Duncan's Romanticism
Jerome Rothenberg's Poems and Poetics blog has posted an article by Michael Palmer, first published in 1997, reminiscing on his relationship with Robert Duncan's poetry. He begins by suggesting that Duncan's work is firmly rooted in a Romantic tradition, and in opposition to the both the formalist work dominant at the time, and to the supposed impersonality of some modernist texts:
Duncan's project can be seen in part as an effort to make place once again for the artifice, affect, and lore modernism had repressed. However, this was achieved not in reaction against modernism (and certainly not for the sake of decor), but as an extension of its exploratory impulse and a reading or revealing of its progressive, Romantic philosophical and aesthetic origins.
In fact, Palmer sees Duncan's Romanticism as an sort of polemical stance, part of the larger "distubance" of his work and life practices, which functions to un-moor its audience's relationship to their own aesthetic positions:
At Vancouver, in the freewheeling discussions with Denise Levertov, Robert Creeley, Charles Olson and Margaret Avison, Duncan would continually queer the pitch.
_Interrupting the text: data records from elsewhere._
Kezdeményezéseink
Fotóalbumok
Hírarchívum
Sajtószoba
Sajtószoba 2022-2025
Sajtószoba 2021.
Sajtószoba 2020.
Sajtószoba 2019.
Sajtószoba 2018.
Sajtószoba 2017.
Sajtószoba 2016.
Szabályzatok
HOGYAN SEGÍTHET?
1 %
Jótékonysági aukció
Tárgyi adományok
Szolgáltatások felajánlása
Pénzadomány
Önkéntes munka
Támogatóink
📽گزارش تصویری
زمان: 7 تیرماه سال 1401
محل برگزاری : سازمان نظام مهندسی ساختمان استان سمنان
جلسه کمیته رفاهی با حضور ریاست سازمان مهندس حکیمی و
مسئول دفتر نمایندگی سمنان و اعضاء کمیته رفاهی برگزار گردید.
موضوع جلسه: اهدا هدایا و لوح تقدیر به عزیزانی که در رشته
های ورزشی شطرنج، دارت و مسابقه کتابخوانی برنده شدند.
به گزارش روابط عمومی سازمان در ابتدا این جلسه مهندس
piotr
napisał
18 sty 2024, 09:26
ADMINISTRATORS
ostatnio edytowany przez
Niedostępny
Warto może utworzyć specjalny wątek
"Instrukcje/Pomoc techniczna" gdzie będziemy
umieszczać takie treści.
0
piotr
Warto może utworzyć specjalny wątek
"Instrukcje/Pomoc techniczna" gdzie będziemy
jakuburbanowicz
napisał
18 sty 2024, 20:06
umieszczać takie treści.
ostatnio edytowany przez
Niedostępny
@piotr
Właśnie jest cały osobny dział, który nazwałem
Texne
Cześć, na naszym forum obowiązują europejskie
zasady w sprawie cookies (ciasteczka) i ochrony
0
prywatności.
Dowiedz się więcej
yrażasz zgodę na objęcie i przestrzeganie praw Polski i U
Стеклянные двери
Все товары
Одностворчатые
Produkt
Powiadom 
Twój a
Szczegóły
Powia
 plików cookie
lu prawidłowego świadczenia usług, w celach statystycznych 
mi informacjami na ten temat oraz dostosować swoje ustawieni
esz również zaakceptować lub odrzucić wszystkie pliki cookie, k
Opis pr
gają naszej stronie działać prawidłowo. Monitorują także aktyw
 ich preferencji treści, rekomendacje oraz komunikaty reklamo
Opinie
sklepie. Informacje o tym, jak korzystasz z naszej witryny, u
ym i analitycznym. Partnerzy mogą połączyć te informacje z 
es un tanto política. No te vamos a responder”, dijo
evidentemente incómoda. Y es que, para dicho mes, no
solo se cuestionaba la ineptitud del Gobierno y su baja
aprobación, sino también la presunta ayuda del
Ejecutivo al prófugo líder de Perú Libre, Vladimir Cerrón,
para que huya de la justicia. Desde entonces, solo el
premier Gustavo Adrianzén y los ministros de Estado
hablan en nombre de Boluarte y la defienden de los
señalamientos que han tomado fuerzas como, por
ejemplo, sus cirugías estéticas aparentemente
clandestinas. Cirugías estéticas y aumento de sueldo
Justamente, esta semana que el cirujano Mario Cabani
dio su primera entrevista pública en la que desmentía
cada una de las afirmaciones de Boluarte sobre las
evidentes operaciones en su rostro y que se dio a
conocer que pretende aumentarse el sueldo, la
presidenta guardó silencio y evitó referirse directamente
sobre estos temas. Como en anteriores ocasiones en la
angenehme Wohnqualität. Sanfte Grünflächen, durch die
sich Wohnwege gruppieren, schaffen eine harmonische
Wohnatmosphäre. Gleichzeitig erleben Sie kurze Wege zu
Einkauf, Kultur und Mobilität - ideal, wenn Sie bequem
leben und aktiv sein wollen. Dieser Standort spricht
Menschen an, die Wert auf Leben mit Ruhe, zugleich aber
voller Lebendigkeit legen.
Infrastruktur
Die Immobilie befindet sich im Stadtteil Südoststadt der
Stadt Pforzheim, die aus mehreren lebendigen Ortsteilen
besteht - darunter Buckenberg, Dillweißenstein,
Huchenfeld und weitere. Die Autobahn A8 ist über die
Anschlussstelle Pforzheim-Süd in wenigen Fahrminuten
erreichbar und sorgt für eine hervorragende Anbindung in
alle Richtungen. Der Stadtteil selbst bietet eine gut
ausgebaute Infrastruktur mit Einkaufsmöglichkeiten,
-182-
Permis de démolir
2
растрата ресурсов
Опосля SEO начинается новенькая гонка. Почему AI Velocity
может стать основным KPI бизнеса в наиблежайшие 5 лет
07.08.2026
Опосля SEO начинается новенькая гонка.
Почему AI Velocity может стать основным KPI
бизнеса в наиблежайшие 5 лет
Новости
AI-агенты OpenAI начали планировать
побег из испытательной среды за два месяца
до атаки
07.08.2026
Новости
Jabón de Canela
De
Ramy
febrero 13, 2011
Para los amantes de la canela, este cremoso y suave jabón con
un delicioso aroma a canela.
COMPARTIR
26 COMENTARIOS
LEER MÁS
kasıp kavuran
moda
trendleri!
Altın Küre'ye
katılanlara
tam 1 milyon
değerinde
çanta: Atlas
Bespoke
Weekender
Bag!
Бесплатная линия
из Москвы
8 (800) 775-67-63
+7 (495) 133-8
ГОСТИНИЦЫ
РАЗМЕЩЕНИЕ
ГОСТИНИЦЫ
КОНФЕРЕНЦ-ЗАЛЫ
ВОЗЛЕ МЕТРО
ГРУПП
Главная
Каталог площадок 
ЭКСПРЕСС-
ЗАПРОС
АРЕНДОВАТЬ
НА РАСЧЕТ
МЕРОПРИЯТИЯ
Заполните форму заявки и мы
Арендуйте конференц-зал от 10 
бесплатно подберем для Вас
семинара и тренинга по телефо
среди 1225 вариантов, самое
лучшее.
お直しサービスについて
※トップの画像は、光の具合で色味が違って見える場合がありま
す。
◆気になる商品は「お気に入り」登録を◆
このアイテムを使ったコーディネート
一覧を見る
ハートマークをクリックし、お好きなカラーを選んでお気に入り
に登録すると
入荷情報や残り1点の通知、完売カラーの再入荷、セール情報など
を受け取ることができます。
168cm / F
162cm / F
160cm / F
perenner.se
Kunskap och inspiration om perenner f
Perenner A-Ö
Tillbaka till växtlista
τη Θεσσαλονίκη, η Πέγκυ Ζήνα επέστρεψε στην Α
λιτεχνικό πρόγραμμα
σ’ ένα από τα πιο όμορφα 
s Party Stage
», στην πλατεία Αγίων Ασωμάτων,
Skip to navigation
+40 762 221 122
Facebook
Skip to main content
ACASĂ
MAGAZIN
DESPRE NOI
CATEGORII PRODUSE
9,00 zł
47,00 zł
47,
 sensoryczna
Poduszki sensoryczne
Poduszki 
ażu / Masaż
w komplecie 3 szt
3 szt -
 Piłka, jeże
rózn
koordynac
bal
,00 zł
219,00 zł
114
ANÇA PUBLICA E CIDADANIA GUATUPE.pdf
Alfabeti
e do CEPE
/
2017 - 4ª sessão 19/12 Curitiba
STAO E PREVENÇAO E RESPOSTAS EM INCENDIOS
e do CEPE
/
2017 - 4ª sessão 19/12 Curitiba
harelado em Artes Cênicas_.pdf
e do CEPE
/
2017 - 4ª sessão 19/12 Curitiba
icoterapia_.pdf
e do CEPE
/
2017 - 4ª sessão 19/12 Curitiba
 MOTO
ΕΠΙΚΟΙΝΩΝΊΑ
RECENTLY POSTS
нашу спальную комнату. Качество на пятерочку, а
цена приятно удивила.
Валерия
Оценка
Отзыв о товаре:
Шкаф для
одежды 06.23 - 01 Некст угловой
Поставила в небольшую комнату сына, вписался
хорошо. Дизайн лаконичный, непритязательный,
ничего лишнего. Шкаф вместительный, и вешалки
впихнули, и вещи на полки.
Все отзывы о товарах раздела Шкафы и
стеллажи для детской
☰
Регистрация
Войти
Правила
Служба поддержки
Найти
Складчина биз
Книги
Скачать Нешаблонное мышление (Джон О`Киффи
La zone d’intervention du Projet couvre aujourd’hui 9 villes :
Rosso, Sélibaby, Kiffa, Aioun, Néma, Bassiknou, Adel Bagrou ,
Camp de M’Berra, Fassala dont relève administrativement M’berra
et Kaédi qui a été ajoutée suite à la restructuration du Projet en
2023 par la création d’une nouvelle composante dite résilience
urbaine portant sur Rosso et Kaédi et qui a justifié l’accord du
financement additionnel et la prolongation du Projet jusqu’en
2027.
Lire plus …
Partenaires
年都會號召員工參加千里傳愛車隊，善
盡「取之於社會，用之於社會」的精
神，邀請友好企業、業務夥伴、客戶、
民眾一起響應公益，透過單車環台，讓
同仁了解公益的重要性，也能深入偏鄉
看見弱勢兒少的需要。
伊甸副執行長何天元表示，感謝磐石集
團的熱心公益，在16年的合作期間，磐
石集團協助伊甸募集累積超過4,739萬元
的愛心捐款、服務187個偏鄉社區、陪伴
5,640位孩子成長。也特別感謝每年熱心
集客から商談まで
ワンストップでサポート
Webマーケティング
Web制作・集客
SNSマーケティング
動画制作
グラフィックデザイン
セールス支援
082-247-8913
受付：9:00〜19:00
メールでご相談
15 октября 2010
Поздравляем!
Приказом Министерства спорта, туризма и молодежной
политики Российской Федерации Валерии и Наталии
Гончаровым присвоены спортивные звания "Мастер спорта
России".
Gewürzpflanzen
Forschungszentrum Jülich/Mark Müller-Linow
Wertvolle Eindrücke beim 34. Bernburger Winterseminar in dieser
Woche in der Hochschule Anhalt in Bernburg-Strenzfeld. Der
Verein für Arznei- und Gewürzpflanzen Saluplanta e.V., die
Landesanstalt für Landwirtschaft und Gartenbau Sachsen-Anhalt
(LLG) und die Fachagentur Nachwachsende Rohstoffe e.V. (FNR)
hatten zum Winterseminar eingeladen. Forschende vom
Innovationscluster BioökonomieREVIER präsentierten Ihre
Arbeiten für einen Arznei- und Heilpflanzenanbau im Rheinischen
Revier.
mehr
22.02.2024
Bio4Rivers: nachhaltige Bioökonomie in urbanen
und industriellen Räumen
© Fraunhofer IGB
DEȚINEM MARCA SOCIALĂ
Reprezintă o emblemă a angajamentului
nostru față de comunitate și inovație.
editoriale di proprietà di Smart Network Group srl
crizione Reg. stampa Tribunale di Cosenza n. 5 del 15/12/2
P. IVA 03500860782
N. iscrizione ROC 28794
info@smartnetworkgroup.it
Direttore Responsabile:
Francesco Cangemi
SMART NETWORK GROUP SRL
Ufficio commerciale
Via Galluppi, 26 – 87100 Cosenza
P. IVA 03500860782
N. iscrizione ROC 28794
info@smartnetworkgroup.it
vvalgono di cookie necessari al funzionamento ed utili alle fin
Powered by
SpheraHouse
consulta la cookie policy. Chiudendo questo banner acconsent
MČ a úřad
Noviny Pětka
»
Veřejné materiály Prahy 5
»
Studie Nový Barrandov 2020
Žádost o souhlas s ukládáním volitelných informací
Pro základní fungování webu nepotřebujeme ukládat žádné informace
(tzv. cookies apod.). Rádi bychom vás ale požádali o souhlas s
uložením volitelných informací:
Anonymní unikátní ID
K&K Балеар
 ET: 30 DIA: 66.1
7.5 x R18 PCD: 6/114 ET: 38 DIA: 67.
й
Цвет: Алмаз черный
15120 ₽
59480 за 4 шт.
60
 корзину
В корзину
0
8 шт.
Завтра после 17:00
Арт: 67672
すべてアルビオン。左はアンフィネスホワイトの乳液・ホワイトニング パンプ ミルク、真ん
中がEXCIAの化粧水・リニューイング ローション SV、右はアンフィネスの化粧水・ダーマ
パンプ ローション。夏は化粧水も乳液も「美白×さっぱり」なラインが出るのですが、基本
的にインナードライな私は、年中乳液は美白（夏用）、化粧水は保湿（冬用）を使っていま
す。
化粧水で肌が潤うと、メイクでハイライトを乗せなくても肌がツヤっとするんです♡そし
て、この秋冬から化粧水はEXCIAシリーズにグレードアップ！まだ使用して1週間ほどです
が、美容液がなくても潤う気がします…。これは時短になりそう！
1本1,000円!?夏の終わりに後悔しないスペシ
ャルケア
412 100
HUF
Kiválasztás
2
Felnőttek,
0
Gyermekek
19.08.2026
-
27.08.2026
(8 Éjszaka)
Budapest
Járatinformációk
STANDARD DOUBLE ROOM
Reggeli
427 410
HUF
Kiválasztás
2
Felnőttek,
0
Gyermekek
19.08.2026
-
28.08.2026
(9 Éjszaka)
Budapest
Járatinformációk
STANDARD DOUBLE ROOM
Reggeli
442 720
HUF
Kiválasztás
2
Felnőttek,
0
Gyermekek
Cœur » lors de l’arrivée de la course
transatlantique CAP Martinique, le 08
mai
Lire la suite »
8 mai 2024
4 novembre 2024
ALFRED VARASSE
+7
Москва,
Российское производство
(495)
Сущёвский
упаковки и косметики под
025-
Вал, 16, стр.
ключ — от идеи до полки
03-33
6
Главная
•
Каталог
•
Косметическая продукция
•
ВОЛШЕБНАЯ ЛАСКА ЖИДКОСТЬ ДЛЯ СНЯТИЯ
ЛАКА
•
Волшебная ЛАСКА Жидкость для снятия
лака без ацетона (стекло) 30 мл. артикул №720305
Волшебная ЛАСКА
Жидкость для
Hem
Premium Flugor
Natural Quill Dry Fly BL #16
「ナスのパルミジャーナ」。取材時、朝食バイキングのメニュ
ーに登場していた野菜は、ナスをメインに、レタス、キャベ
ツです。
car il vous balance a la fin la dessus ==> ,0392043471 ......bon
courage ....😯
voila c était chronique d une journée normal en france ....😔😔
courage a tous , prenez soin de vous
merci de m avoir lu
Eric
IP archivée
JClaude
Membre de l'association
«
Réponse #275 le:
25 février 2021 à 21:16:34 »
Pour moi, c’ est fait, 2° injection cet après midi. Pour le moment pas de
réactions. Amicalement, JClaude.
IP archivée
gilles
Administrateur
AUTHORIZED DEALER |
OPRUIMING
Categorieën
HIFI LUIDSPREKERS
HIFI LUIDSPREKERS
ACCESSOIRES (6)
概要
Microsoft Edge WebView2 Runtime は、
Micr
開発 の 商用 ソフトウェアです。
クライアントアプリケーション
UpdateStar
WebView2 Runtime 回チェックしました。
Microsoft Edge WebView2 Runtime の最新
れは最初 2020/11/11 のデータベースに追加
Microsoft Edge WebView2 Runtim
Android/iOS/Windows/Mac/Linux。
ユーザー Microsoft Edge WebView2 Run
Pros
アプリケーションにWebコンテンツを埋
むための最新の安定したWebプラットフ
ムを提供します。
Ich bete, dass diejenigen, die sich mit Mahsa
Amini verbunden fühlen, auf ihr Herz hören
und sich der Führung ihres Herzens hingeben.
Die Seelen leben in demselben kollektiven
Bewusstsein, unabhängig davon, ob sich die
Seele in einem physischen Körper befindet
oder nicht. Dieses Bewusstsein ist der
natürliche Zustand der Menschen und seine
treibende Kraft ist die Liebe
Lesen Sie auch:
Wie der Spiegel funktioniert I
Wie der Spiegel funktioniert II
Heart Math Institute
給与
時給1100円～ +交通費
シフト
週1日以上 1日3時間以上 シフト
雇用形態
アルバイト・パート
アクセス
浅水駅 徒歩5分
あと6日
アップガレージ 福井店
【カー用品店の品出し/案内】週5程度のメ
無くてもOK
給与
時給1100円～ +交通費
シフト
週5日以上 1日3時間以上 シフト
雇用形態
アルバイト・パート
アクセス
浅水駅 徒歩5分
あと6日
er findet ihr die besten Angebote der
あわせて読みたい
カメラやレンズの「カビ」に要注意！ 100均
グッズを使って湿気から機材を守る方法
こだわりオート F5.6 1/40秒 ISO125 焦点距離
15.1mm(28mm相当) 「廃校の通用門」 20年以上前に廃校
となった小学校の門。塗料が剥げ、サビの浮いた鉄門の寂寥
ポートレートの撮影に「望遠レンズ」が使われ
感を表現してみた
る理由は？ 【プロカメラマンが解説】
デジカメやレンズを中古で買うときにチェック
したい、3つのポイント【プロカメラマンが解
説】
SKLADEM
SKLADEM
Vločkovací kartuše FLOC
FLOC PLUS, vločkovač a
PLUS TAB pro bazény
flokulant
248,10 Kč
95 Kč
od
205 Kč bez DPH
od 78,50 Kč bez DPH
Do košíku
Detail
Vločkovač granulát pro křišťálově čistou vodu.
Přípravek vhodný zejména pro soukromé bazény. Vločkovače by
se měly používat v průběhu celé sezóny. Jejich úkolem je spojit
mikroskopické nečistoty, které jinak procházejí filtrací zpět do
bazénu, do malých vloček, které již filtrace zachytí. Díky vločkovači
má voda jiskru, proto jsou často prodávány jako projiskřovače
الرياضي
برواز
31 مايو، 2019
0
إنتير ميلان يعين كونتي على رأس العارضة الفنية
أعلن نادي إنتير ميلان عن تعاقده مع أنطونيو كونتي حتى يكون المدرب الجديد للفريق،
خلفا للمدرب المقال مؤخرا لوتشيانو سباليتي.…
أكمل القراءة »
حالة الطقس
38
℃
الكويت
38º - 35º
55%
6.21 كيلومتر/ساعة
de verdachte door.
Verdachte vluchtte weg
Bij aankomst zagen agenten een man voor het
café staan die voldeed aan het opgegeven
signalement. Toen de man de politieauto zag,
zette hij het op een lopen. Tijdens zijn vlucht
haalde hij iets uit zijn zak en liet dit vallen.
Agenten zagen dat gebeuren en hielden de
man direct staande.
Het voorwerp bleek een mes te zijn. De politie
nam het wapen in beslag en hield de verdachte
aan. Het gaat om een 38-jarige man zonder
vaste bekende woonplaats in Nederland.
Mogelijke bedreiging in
Into a consideration of projective verse, he would introduce Mallarmé; at the mention of Whitehead's Process and Reality, he might offer Boehme, William Carlos Williams, Edith Sitwell; to Ginsberg's proposition of "spontaneous bop prosody" he would counter with the "Law we are given to follow." Thus, even among sympathetic peers (though Ginsberg and Duncan were not often in sympathy), Duncan felt the need to assert the force of heretical opinion, which in turn for him was grounded in the authority of timeless heretical gnosis.